Steps towards better nutrition are not always simple, but they can be well-worth the effort. Take veganism, for example. Although vegans still represent a small portion of our country at 6 percent, this percentage has doubled in three years, and it will only continue to increase, as Americans progress in their efforts toward a more sustainable and healthier lifestyle. Even if you aren’t a full-blown vegan, you can still enjoy vegan substitutes in your daily meal plan. Whether you’re looking to replace eggs, milk, cheese, or meat, these five common vegan swaps make sure you’re getting all the vital nutrients you need in your diet, from protein and Vitamin D to essential fatty acids. Check them out below!

Jackfruit

Versatile and surprisingly cheap, jackfruit is a non-processed ingredient that you’ll often find in cans, meaning you can stock up in the cupboard. It makes a great replacement for chicken, perhaps in a stir-fry, but can also be prepared to resemble tuna.

Aquafaba

The water from a can of chickpeas is a superb substitute for egg white. It can used to make meringues, mousses, macarons, and brownies. It can even be a central ingredient in dairy free batter and sauces like mayonnaise. You may find it useful in cocktails, too!

Milk Substitute

Popular non-dairy milks include oat, hazelnut, cashew, soy, almond, and hemp. It’s also easy to make your own by soaking raw nuts, blending with water, and straining. Alternative milks not only are great subs for drinks, but also can be used in many recipes for cooking and baking.

Alternative Cheese

It's tricky to replicate the real deal, but alternative cheeses are really improving.
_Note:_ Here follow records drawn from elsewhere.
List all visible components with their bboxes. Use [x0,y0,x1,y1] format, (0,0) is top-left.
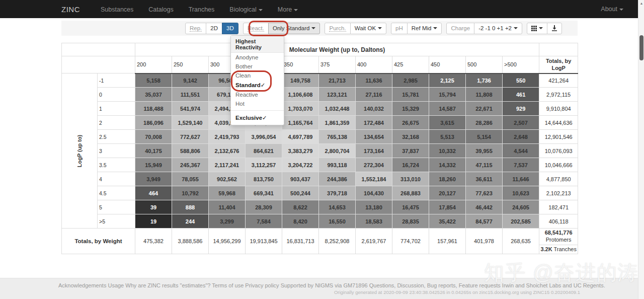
tranche-cell[interactable]: 134,654 [356,130,392,144]
tranche-cell[interactable]: 813,750 [246,172,282,186]
tranche-cell[interactable]: 77,623 [466,186,503,200]
tranche-cell[interactable]: 172,484 [356,116,392,130]
tranche-cell[interactable]: 28,309 [246,200,282,214]
tranche-cell[interactable]: 1,529,140 [172,116,209,130]
tranche-cell[interactable]: 379,718 [319,186,356,200]
tranche-cell[interactable]: 541,974 [172,102,209,116]
tranche-cell[interactable]: 1,032,448 [319,102,356,116]
tranche-cell[interactable]: 864,621 [246,144,282,158]
ph-dropdown-button[interactable]: Ref Mid [407,23,442,34]
logp-row-header-3[interactable]: 3 [98,144,135,158]
tranche-cell[interactable]: 19 [135,214,172,229]
charge-dropdown-button[interactable]: -2 -1 0 +1 +2 [474,23,522,34]
tranche-cell[interactable]: 15,781 [392,88,429,102]
mw-column-header-500[interactable]: 500 [466,56,503,73]
tranche-cell[interactable]: 1,552,184 [356,172,392,186]
tranche-cell[interactable]: 772,627 [172,130,209,144]
dropdown-item-bother[interactable]: Bother [231,62,284,71]
logp-row-header-4[interactable]: 4 [98,172,135,186]
tranche-cell[interactable]: 16,724 [392,158,429,172]
tranche-cell[interactable]: 268,883 [392,186,429,200]
tranche-cell[interactable]: 5,154 [466,130,503,144]
tranche-cell[interactable]: 14,653 [319,200,356,214]
footer-links[interactable]: Acknowledgements Usage Why are ZINC resu… [58,282,605,288]
tranche-cell[interactable]: 149,758 [282,73,319,88]
tranche-cell[interactable]: 70,008 [135,130,172,144]
tranche-cell[interactable]: 39 [135,200,172,214]
tranche-cell[interactable]: 2,507 [503,116,539,130]
dropdown-item-standard[interactable]: Standard✓ [231,80,284,90]
tranche-cell[interactable]: 140,032 [356,102,392,116]
tranche-cell[interactable]: 2,117,241 [209,158,246,172]
dropdown-item-clean[interactable]: Clean [231,71,284,80]
tranche-cell[interactable]: 15,949 [135,158,172,172]
tranche-cell[interactable]: 1,861,359 [319,116,356,130]
vertical-scrollbar[interactable]: ▲ [638,0,644,299]
tranche-cell[interactable]: 186,096 [135,116,172,130]
tranche-cell[interactable]: 2,132,676 [209,144,246,158]
tranche-cell[interactable]: 7,584 [246,214,282,229]
tranche-cell[interactable]: 500,244 [282,186,319,200]
tranche-cell[interactable]: 993,118 [319,158,356,172]
tranche-cell[interactable]: 24,605 [503,200,539,214]
logp-row-header-5[interactable]: 5 [98,200,135,214]
tranche-cell[interactable]: 13,180 [356,200,392,214]
tranche-cell[interactable]: 15,329 [392,102,429,116]
tranche-cell[interactable]: 11,636 [356,73,392,88]
tranche-cell[interactable]: 16,550 [319,214,356,229]
tranche-cell[interactable]: 3,949 [135,172,172,186]
tranche-cell[interactable]: 20,127 [429,186,466,200]
view-2d-button[interactable]: 2D [206,23,222,34]
tranche-cell[interactable]: 903,437 [282,172,319,186]
mw-column-header-200[interactable]: 200 [135,56,172,73]
tranche-cell[interactable]: 3,299 [209,214,246,229]
tranche-cell[interactable]: 1,736 [466,73,503,88]
tranche-cell[interactable]: 9,142 [172,73,209,88]
download-button[interactable] [547,23,562,34]
tranche-cell[interactable]: 14,587 [429,102,466,116]
mw-column-header-400[interactable]: 400 [356,56,392,73]
nav-item-about[interactable]: About [593,6,631,13]
tranche-cell[interactable]: 8,622 [282,200,319,214]
nav-item-biological[interactable]: Biological [222,6,270,13]
tranche-cell[interactable]: 550 [503,73,539,88]
logp-row-header-1[interactable]: 1 [98,102,135,116]
logp-row-header-3.5[interactable]: 3.5 [98,158,135,172]
tranche-cell[interactable]: 3,112,257 [246,158,282,172]
tranche-cell[interactable]: 10,332 [429,144,466,158]
tranche-cell[interactable]: 1,703,070 [282,102,319,116]
tranche-cell[interactable]: 15,794 [429,88,466,102]
tranche-cell[interactable]: 313,010 [392,172,429,186]
mw-column-header-425[interactable]: 425 [392,56,429,73]
tranche-cell[interactable]: 37,837 [392,144,429,158]
tranche-cell[interactable]: 7,537 [503,158,539,172]
tranche-cell[interactable]: 461 [503,88,539,102]
tranche-cell[interactable]: 2,648 [503,130,539,144]
tranche-cell[interactable]: 5,158 [135,73,172,88]
logp-row-header-2.5[interactable]: 2.5 [98,130,135,144]
tranche-cell[interactable]: 28,835 [392,214,429,229]
tranche-cell[interactable]: 35,422 [429,214,466,229]
tranche-cell[interactable]: 22,671 [466,102,503,116]
tranche-cell[interactable]: 8,420 [282,214,319,229]
tranche-cell[interactable]: 3,383,279 [282,144,319,158]
tranche-cell[interactable]: 902,562 [209,172,246,186]
grid-menu-button[interactable] [527,23,547,34]
mw-column-header-350[interactable]: 350 [282,56,319,73]
tranche-cell[interactable]: 46,442 [466,200,503,214]
logp-row-header--1[interactable]: -1 [98,73,135,88]
tranche-cell[interactable]: 123,121 [319,88,356,102]
tranche-cell[interactable]: 1,106,608 [282,88,319,102]
tranche-cell[interactable]: 14,332 [429,158,466,172]
tranche-cell[interactable]: 47,115 [466,158,503,172]
mw-column-header-450[interactable]: 450 [429,56,466,73]
nav-item-more[interactable]: More [270,6,305,13]
tranche-cell[interactable]: 28,286 [466,116,503,130]
mw-column-header-250[interactable]: 250 [172,56,209,73]
zinc-logo[interactable]: ZINC [61,5,80,14]
mw-column-header->500[interactable]: >500 [503,56,539,73]
tranche-cell[interactable]: 111,551 [172,88,209,102]
dropdown-item-anodyne[interactable]: Anodyne [231,53,284,62]
logp-row-header-0[interactable]: 0 [98,88,135,102]
tranche-cell[interactable]: 588,806 [172,144,209,158]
They’re made using a variety of ingredients, including coconuts, aquafaba, nuts, and solidified vegetable oil. It’s best to opt for one fortified with vitamin B12 and calcium.

Tofu

Made from soybeans, tofu is a less-processed substitute for meat as it’s a complete protein. The firm variety is best for cooking in savory dishes, and you can use the softer types for things, like tofu scramble in place of egg, or add it to puddings and bakes.